Your task: State only the number of lines below where the word "breadcrumb" is found.

(Stored data entries)
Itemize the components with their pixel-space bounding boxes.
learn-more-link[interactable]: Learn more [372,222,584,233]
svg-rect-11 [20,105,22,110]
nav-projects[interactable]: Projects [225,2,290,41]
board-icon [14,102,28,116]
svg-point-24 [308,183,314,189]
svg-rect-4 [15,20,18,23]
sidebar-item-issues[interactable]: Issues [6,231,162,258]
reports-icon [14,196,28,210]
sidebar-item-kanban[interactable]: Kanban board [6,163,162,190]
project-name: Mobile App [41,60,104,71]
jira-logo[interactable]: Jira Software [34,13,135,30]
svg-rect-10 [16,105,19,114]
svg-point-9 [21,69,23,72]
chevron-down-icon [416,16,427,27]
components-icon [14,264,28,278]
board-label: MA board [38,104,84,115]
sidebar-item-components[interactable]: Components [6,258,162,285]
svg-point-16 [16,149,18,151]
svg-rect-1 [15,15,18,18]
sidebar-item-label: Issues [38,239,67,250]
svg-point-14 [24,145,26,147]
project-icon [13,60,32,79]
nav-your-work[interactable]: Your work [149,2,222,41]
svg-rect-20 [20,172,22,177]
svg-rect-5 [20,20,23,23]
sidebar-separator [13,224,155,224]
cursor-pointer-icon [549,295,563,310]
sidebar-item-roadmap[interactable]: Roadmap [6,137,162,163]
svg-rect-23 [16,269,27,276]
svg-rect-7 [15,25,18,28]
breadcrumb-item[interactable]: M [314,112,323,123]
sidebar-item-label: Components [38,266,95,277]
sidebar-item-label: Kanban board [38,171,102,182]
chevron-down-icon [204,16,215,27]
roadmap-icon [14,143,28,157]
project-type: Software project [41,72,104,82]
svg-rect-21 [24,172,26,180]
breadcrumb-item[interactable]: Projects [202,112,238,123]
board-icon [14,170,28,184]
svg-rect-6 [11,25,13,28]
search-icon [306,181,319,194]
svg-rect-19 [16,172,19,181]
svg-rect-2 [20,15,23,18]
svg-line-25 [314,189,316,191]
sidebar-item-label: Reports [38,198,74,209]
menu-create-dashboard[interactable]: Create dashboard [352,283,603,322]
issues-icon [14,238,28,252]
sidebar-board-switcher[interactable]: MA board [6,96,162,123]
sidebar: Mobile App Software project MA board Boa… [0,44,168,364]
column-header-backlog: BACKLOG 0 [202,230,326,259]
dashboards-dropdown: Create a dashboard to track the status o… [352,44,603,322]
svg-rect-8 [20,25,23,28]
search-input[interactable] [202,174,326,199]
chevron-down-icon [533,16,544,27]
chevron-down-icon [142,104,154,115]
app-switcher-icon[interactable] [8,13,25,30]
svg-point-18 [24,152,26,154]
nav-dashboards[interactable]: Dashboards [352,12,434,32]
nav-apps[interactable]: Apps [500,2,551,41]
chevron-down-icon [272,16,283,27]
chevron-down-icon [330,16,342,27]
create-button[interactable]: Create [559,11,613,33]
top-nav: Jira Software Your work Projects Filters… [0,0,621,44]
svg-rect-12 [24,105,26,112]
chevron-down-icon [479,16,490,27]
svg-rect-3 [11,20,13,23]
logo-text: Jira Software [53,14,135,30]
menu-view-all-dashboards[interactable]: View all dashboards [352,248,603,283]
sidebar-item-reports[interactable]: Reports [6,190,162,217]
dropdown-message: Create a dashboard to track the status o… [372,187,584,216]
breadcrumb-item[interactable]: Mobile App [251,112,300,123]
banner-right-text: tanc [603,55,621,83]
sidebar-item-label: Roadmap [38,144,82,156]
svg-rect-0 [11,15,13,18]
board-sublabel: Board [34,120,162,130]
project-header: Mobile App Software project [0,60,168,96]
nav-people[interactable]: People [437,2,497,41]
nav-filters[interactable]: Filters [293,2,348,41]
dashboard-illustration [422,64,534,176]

The answer: 3